For Barend (Barry Becker), Antarctica is the place to practice his work as a meteorologist for the Australian Bureau of Meteorology and to pursue his passion as a landscape photographer.
"Winter (on Antarctica) provides amazing opportunities to photograph phenomena that only occur in polar regions," he said.
Becker is currently at Casey Station, about 3900 km due south of Perth, and experiences average maximum temperatures of below -10C degrees and daylight lasting just 2.5 hours.

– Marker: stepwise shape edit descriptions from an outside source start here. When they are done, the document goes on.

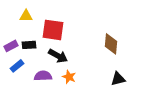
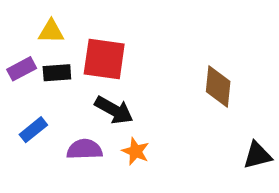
black rectangle: (29, 45) -> (57, 73), moved
purple rectangle: (11, 46) -> (22, 69), moved
black triangle: (118, 79) -> (257, 155), moved

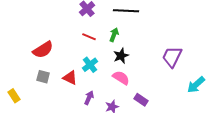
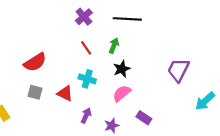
red line: (89, 37) -> (86, 48), turned 32
cyan cross: (90, 65) -> (87, 79), turned -35
pink semicircle: (121, 78) -> (122, 93), turned -72

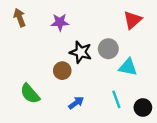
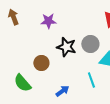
brown circle: (62, 71) -> (41, 63), moved
cyan line: (116, 99) -> (91, 80), moved

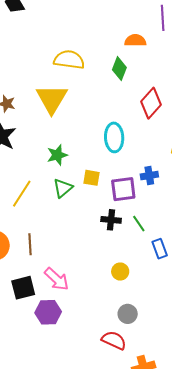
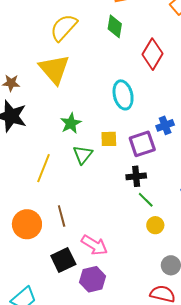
yellow semicircle: (69, 60) -> (64, 28), turned -44
green line: (139, 224) -> (146, 200), moved

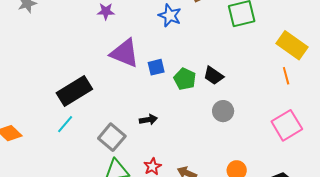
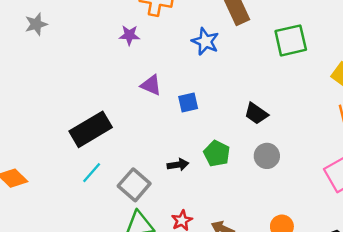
purple triangle: (125, 53) -> (151, 85), size x0.6
green pentagon: (185, 79) -> (217, 153), moved
cyan line: (65, 124) -> (92, 173), moved

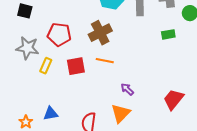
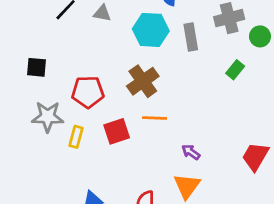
green rectangle: (168, 34) -> (235, 70), turned -32

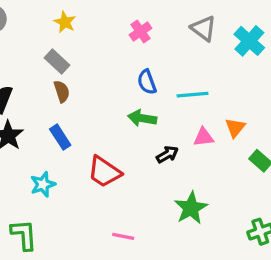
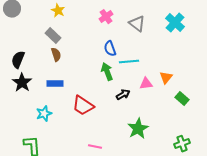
gray triangle: (204, 28) -> (137, 24), moved
cyan line: (193, 95) -> (129, 62), moved
green arrow: (142, 118) -> (107, 72), turned 60
blue rectangle: (60, 137) -> (55, 84), turned -56

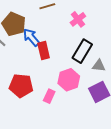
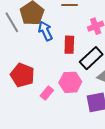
red rectangle: (44, 50) -> (69, 45), moved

The sun reaches a maximum of one degree when it does crawl above the horizon.
Becker writes in a recent blog post: "Over the last few weeks there have been several wondrous long nights when expeditioners have been treated to the aurora australis."

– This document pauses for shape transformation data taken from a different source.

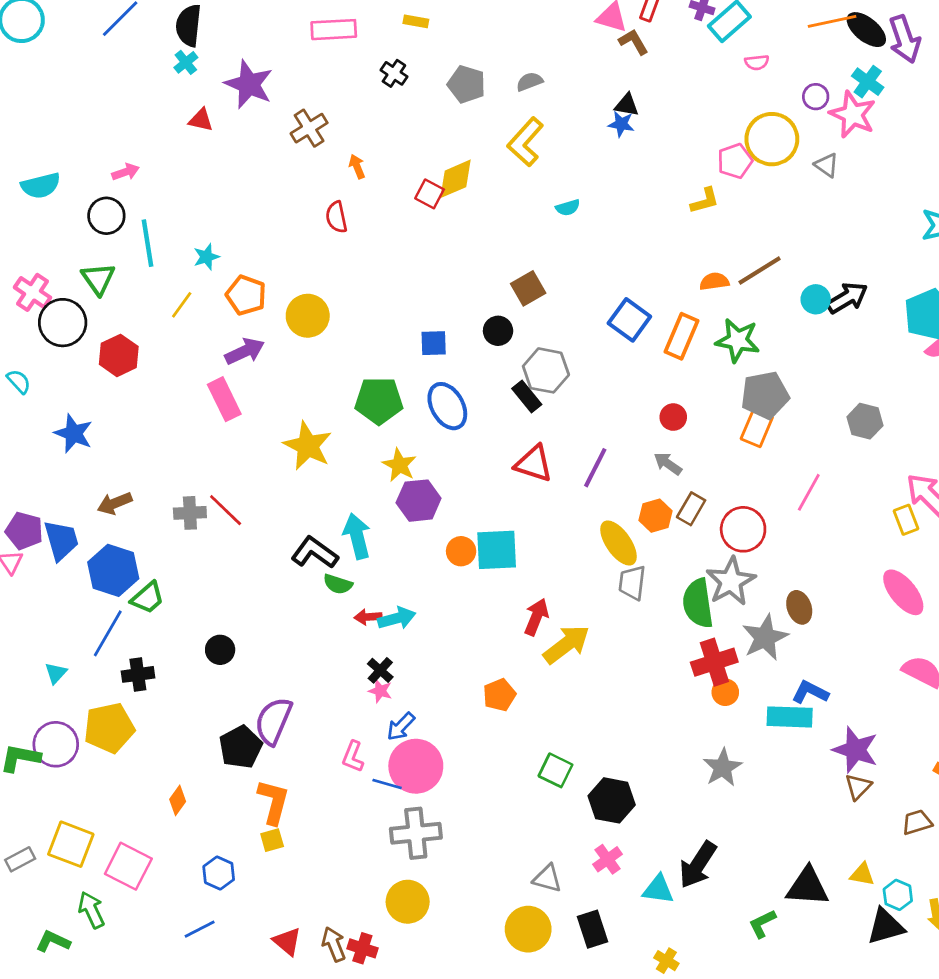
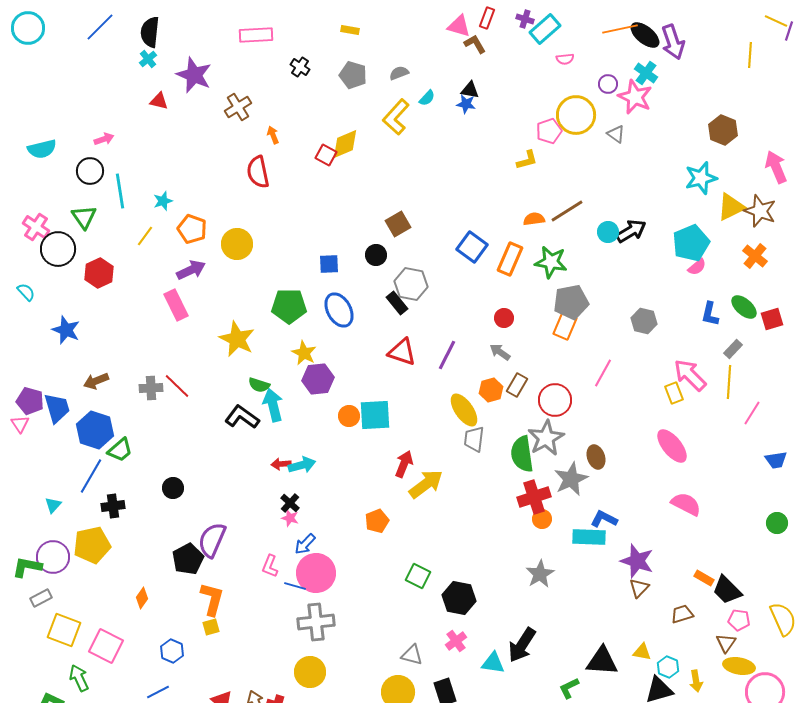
yellow rectangle: (416, 21) -> (350, 30), moved
cyan semicircle: (568, 208) -> (427, 98), moved, turned -30
red semicircle: (336, 217) -> (258, 172), size x1.4
green semicircle: (338, 584) -> (259, 385), moved
gray rectangle: (20, 859) -> (41, 598), moved

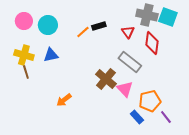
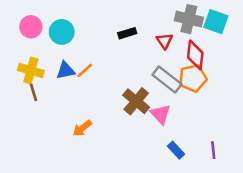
orange line: (83, 32) -> (85, 70), moved
orange pentagon: (150, 101) -> (193, 78), moved
purple line: (166, 117) -> (213, 150), turned 32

The aurora is caused by solar wind colliding with atoms of oxygen and nitrogen high up in the Earth's ionosphere, releasing energy as colourful light halos and occurring at both poles.
He also describes several other light phenomena unique to these environments and has taken some spectacular photographs to illustrate them.
Light and solar pillars – vertical beams of light appearing to extend above and/or below a light source, caused by the reflection from tiny ice crystals suspended or falling through a super cold atmosphere.
Fata Morgana – a complex form of mirage visible in a narrow band right above the horizon - was named after the Italian name of Morgan le Fay (Morgan the Fairy) from the King Arthur legend. The mirages were believed to be fairy castles or false land conjured to lure sailors to their deaths.
Sun dogs, mock suns and parhelia. These are variations in the refraction of sunlight through ice crystals in the cold atmosphere.
Ice crystals form between panes of double and triple-glazed windows. Becker uses a macro lens to photograph these quite small phenomena, magnifying the crystals to reveal their intricate lattice patterns.
"The Antarctic is such a unique environment and there are so many opportunities to photograph the special things that only can be seen here," Becker writes in his blog post.
If you don't fancy months of extreme cold, captivation and near-permanent darkness, you can enjoy his work instead.